Lifecycle rules for baseline compare findings:
- New fingerprint → create finding with `status=new`.
- Existing finding in terminal state (at least `resolved`) observed again → set `status=reopened`, `reopened_at=now`, clear resolved fields.
- Existing open finding observed again → do not override workflow status.
- Stale open findings (not observed in a fully successful compare) → set `status=resolved`, `resolved_reason=no_longer_drifting`, `resolved_at=now`.

### 2) OperationRun (existing: `App\Models\OperationRun`)
Baseline compare runs are represented as:
- `type = baseline_compare`
- `tenant_id` required (tenant-scoped operation)
- `status/outcome` managed exclusively via `OperationRunService`
- `summary_counts` used for:
  - completeness: `processed == total`
  - safety: `failed == 0`

Baseline capture runs are represented as:
- `type = baseline_capture`

### 3) WorkspaceSetting (existing: `App\Models\WorkspaceSetting`)
New workspace keys (domain `baseline`):
- `baseline.severity_mapping` (json object)
  - Keys MUST be exactly: `missing_policy`, `different_version`, `unexpected_policy`
  - Values MUST be one of: `low|medium|high|critical`
- `baseline.alert_min_severity` (string)
  - Allowed: `low|medium|high|critical`
  - Default: `high`
- `baseline.auto_close_enabled` (bool)
  - Default: `true`

Effective value rules:
- Consumers read via `SettingsResolver`, which merges system defaults with workspace overrides.
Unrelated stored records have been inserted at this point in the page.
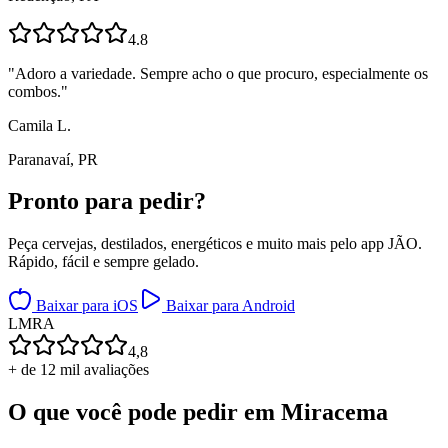
4.8
"
Adoro a variedade. Sempre acho o que procuro, especialmente os
combos.
"
Camila L.
Paranavaí, PR
Pronto para
pedir?
Peça cervejas, destilados, energéticos e muito mais pelo app JÃO.
Rápido, fácil e sempre gelado.
Baixar para iOS
Baixar para Android
L
M
R
A
4,8
+ de 12 mil avaliações
O que você pode pedir em
Miracema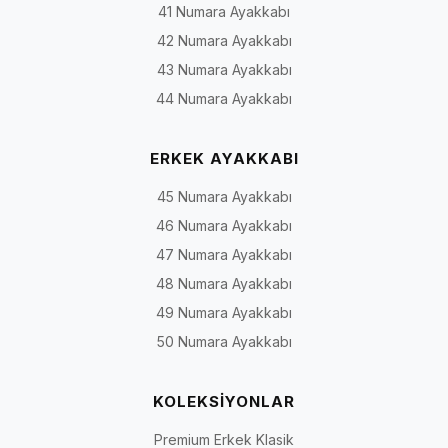
41 Numara Ayakkabı
42 Numara Ayakkabı
43 Numara Ayakkabı
44 Numara Ayakkabı
ERKEK AYAKKABI
45 Numara Ayakkabı
46 Numara Ayakkabı
47 Numara Ayakkabı
48 Numara Ayakkabı
49 Numara Ayakkabı
50 Numara Ayakkabı
KOLEKSİYONLAR
Premium Erkek Klasik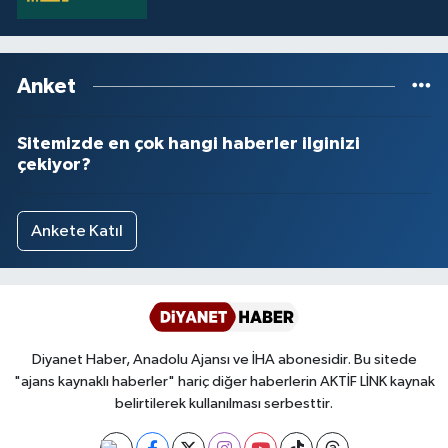
Yalova Müftülüğü
Yozgat Müftülüğü
Anket
Zonguldak Müftülüğü
Sitemizde en çok hangi haberler ilginizi
çekiyor?
Ankete Katıl
Diyanet Haber, Anadolu Ajansı ve İHA abonesidir. Bu sitede
"ajans kaynaklı haberler" hariç diğer haberlerin AKTİF LİNK kaynak
belirtilerek kullanılması serbesttir.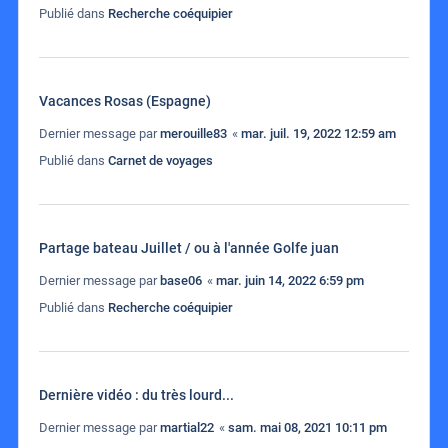
Publié dans
Recherche coéquipier
Vacances Rosas (Espagne)
Dernier message par
merouille83
«
mar. juil. 19, 2022 12:59 am
Publié dans
Carnet de voyages
Partage bateau Juillet / ou à l'année Golfe juan
Dernier message par
base06
«
mar. juin 14, 2022 6:59 pm
Publié dans
Recherche coéquipier
Dernière vidéo : du très lourd...
Dernier message par
martial22
«
sam. mai 08, 2021 10:11 pm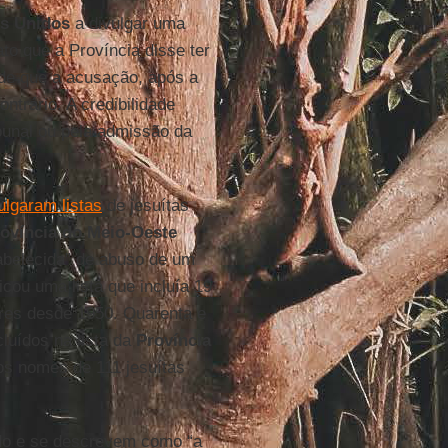
s Unidos
a divulgar uma
to que a Província disse ter
de que a acusação, após a
ntrário. A credibilidade
unal ou pela admissão da
ulgaram listas
de jesuítas
ovíncia do Meio-Oeste
abelecida” de abuso de um
icou uma lista que incluía 19
res desde 1950. Quarenta e
luídos na lista da
Província
os nomes de 111 jesuítas
do e se descrevem como “a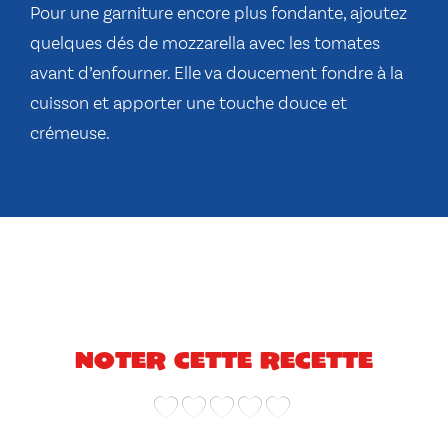
Pour une garniture encore plus fondante, ajoutez
quelques dés de mozzarella avec les tomates
avant d’enfourner. Elle va doucement fondre à la
cuisson et apporter une touche douce et
crémeuse.
Noter cette recette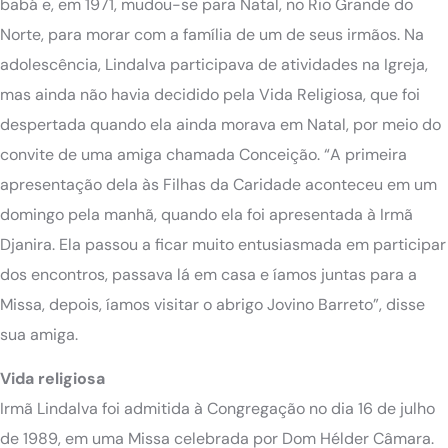
babá e, em 1971, mudou-se para Natal, no Rio Grande do
Norte, para morar com a família de um de seus irmãos. Na
adolescência, Lindalva participava de atividades na Igreja,
mas ainda não havia decidido pela Vida Religiosa, que foi
despertada quando ela ainda morava em Natal, por meio do
convite de uma amiga chamada Conceição. “A primeira
apresentação dela às Filhas da Caridade aconteceu em um
domingo pela manhã, quando ela foi apresentada à Irmã
Djanira. Ela passou a ficar muito entusiasmada em participar
dos encontros, passava lá em casa e íamos juntas para a
Missa, depois, íamos visitar o abrigo Jovino Barreto”, disse
sua amiga.
Vida religiosa
Irmã Lindalva foi admitida à Congregação no dia 16 de julho
de 1989, em uma Missa celebrada por Dom Hélder Câmara.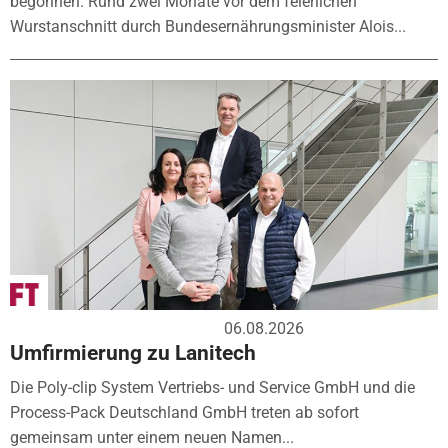
begonnen. Rund zwei Monate vor dem feierlichen
Wurstanschnitt durch Bundesernährungsminister Alois...
06.08.2026
Umfirmierung zu Lanitech
Die Poly-clip System Vertriebs- und Service GmbH und die
Process-Pack Deutschland GmbH treten ab sofort
gemeinsam unter einem neuen Namen...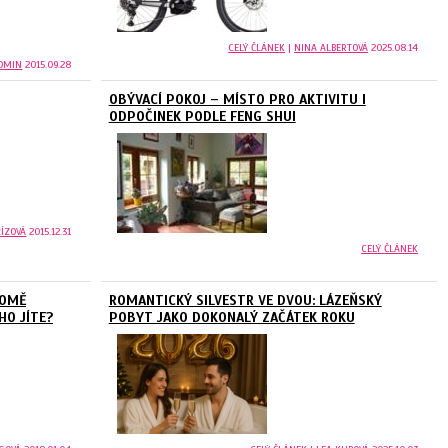
CELÝ ČLÁNEK
|
NINA ALBERTOVÁ
2025.08.14
DMIN
2015.09.28
OBÝVACÍ POKOJ – MÍSTO PRO AKTIVITU I
ODPOČINEK PODLE FENG SHUI
ŘÍZOVÁ
2015.12.31
CELÝ ČLÁNEK
ROMĚ
ROMANTICKÝ SILVESTR VE DVOU: LÁZEŇSKÝ
HO JÍTE?
POBYT JAKO DOKONALÝ ZAČÁTEK ROKU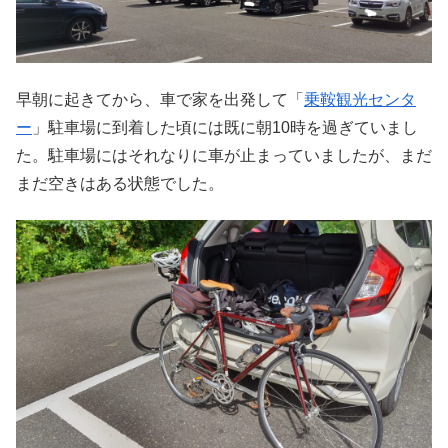
早朝に起きてから、車で家を出発して「
乗鞍観光センタ
ー
」駐車場に到着した頃には既に朝10時を過ぎていまし
た。駐車場にはそれなりに車が止まっていましたが、まだ
まだ空きはある状態でした。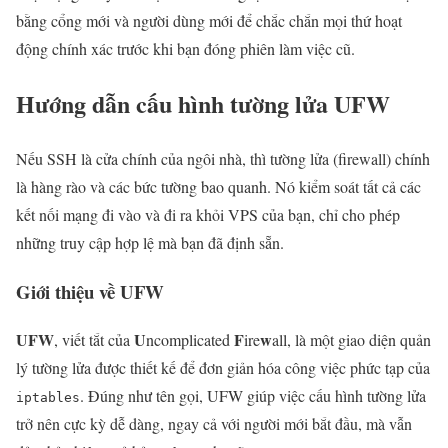
bằng cổng mới và người dùng mới để chắc chắn mọi thứ hoạt
động chính xác trước khi bạn đóng phiên làm việc cũ.
Hướng dẫn cấu hình tường lửa UFW
Nếu SSH là cửa chính của ngôi nhà, thì tường lửa (firewall) chính
là hàng rào và các bức tường bao quanh. Nó kiểm soát tất cả các
kết nối mạng đi vào và đi ra khỏi VPS của bạn, chỉ cho phép
những truy cập hợp lệ mà bạn đã định sẵn.
Giới thiệu về UFW
UFW
U
F
w
, viết tắt của
ncomplicated
ire
all, là một giao diện quản
lý tường lửa được thiết kế để đơn giản hóa công việc phức tạp của
. Đúng như tên gọi, UFW giúp việc cấu hình tường lửa
iptables
trở nên cực kỳ dễ dàng, ngay cả với người mới bắt đầu, mà vẫn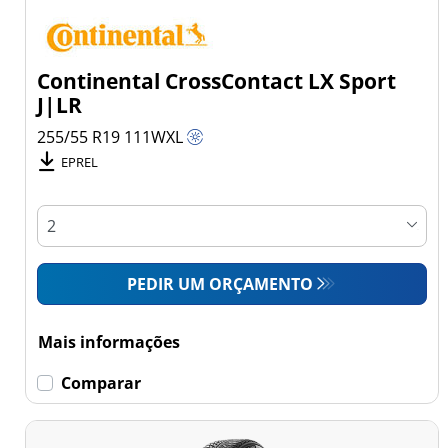
Continental CrossContact LX Sport
J|LR
255/55 R19
111
W
XL
EPREL
PEDIR UM ORÇAMENTO
Mais informações
Comparar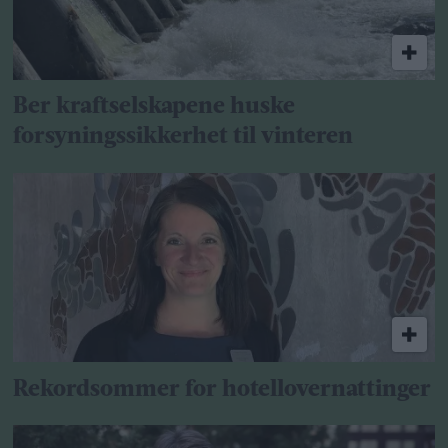
Ber kraftselskapene huske
forsyningssikkerhet til vinteren
Rekordsommer for hotellovernattinger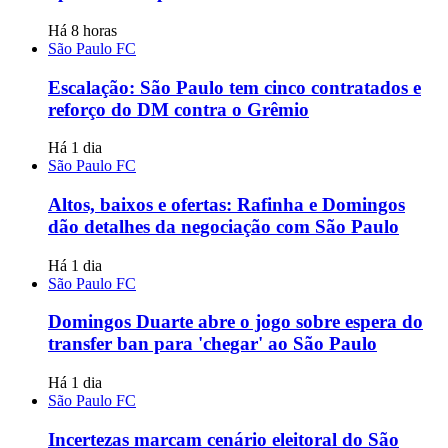
Há 8 horas
São Paulo FC
Escalação: São Paulo tem cinco contratados e
reforço do DM contra o Grêmio
Há 1 dia
São Paulo FC
Altos, baixos e ofertas: Rafinha e Domingos
dão detalhes da negociação com São Paulo
Há 1 dia
São Paulo FC
Domingos Duarte abre o jogo sobre espera do
transfer ban para 'chegar' ao São Paulo
Há 1 dia
São Paulo FC
Incertezas marcam cenário eleitoral do São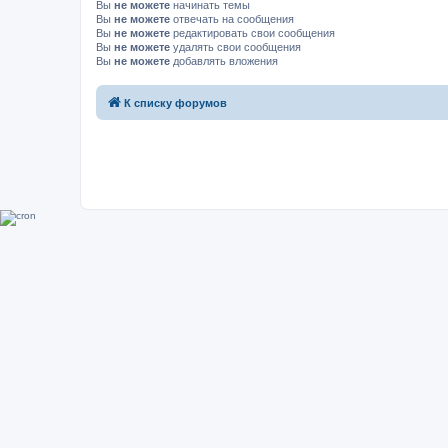
Вы
не можете
начинать темы
Вы
не можете
отвечать на сообщения
Вы
не можете
редактировать свои сообщения
Вы
не можете
удалять свои сообщения
Вы
не можете
добавлять вложения
К списку форумов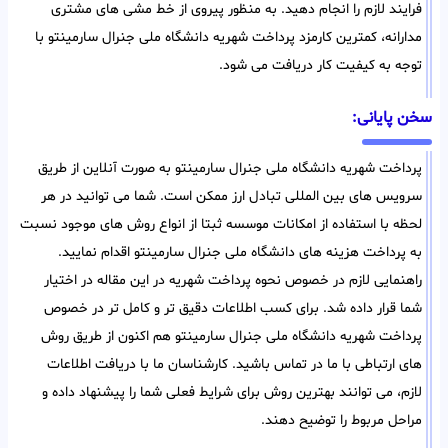
فرایند لازم را انجام دهید. به منظور پیروی از خط مشی های مشتری
مدارانه، کمترین کارمزد پرداخت شهریه دانشگاه ملی جنرال سارمینتو با
توجه به کیفیت کار دریافت می شود.
سخن پایانی:
پرداخت شهریه دانشگاه ملی جنرال سارمینتو به صورت آنلاین از طریق
سرویس های بین المللی تبادل ارز ممکن است. شما می توانید در هر
لحظه با استفاده از امکانات موسسه ثبتا از انواع روش های موجود نسبت
به پرداخت هزینه های دانشگاه ملی جنرال سارمینتو اقدام نمایید.
راهنمایی لازم در خصوص نحوه پرداخت شهریه در این مقاله در اختیار
شما قرار داده شد. برای کسب اطلاعات دقیق تر و کامل تر در خصوص
پرداخت شهریه دانشگاه ملی جنرال سارمینتو هم اکنون از طریق روش
های ارتباطی با ما در تماس باشید. کارشناسان ما با دریافت اطلاعات
لازم، می توانند بهترین روش برای شرایط فعلی شما را پیشنهاد داده و
مراحل مربوط را توضیح دهند.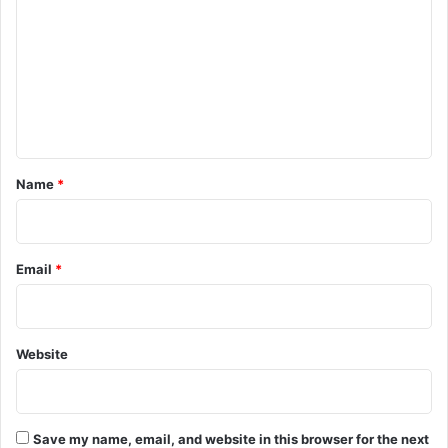
m
m
e
n
t
*
Name
*
Email
*
Website
Save my name, email, and website in this browser for the next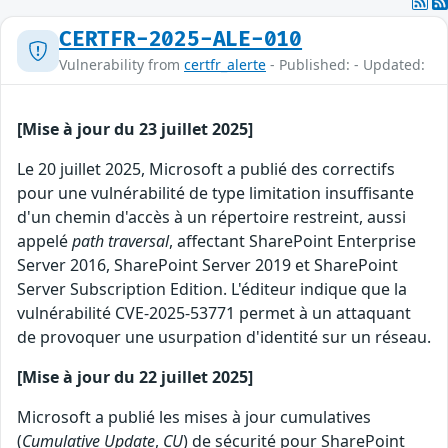
CERTFR-2025-ALE-010
Vulnerability from
certfr_alerte
- Published: - Updated:
[Mise à jour du 23 juillet 2025]
Le 20 juillet 2025, Microsoft a publié des correctifs
pour une vulnérabilité de type limitation insuffisante
d'un chemin d'accès à un répertoire restreint, aussi
appelé
path traversal
, affectant SharePoint Enterprise
Server 2016, SharePoint Server 2019 et SharePoint
Server Subscription Edition. L'éditeur indique que la
vulnérabilité CVE-2025-53771 permet à un attaquant
de provoquer une usurpation d'identité sur un réseau.
[Mise à jour du 22 juillet 2025]
Microsoft a publié les mises à jour cumulatives
(
Cumulative Update
,
CU
) de sécurité pour SharePoint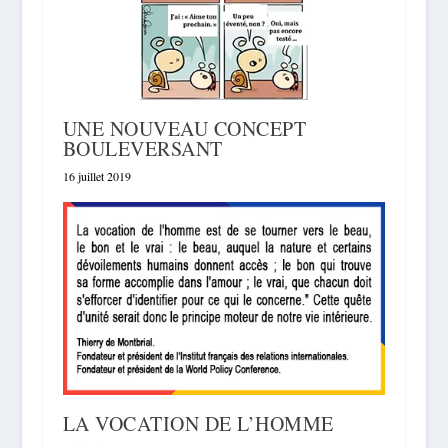
UNE NOUVEAU CONCEPT
BOULEVERSANT
16 juillet 2019
LA VOCATION DE L’HOMME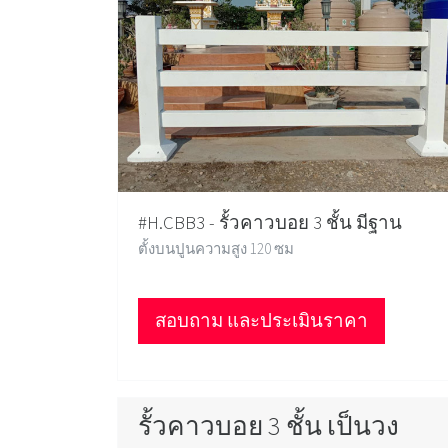
#H.CBB3 - รั้วคาวบอย 3 ชั้น มีฐาน
ตั้งบนปูนความสูง 120 ซม
สอบถาม และประเมินราคา
รั้วคาวบอย 3 ชั้น เป็นวง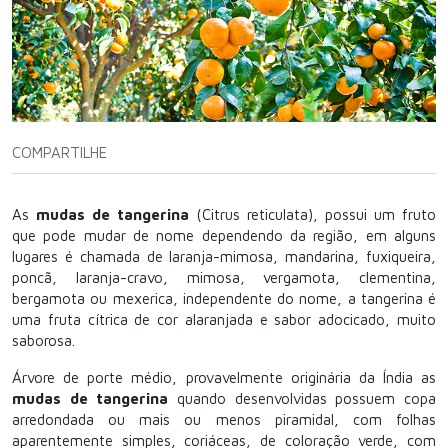
COMPARTILHE
As
mudas de tangerina
(Citrus reticulata), possui um fruto
que pode mudar de nome dependendo da região, em alguns
lugares é chamada de laranja-mimosa, mandarina, fuxiqueira,
poncã, laranja-cravo, mimosa, vergamota, clementina,
bergamota ou mexerica, independente do nome, a tangerina é
uma fruta cítrica de cor alaranjada e sabor adocicado, muito
saborosa.
Árvore de porte médio, provavelmente originária da Índia as
mudas de tangerina
quando desenvolvidas possuem copa
arredondada ou mais ou menos piramidal, com folhas
aparentemente simples, coriáceas, de coloração verde, com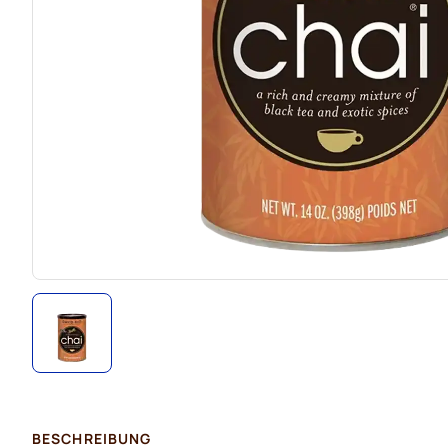
BESCHREIBUNG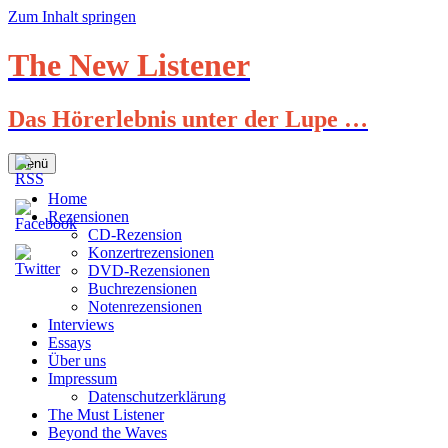
Zum Inhalt springen
The New Listener
Das Hörerlebnis unter der Lupe …
Menü
Home
Rezensionen
CD-Rezension
Konzertrezensionen
DVD-Rezensionen
Buchrezensionen
Notenrezensionen
Interviews
Essays
Über uns
Impressum
Datenschutzerklärung
The Must Listener
Beyond the Waves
## Derived/Computed Values
- Baseline finding severity is computed at creation time from `baseline.severity_mapping[change_type]`.
- Baseline alert eligibility is computed at alert-evaluation time from:
  - finding `source` + `status` + timestamps vs `windowStart`
  - finding `severity` vs `baseline.alert_min_severity`

## Invariants
- `Finding.source = baseline.compare` MUST be stable and queryable.
- Auto-close MUST only execute if the compare run is complete (`processed==total`) and safe (`failed==0`) and `baseline.auto_close_enabled` is true.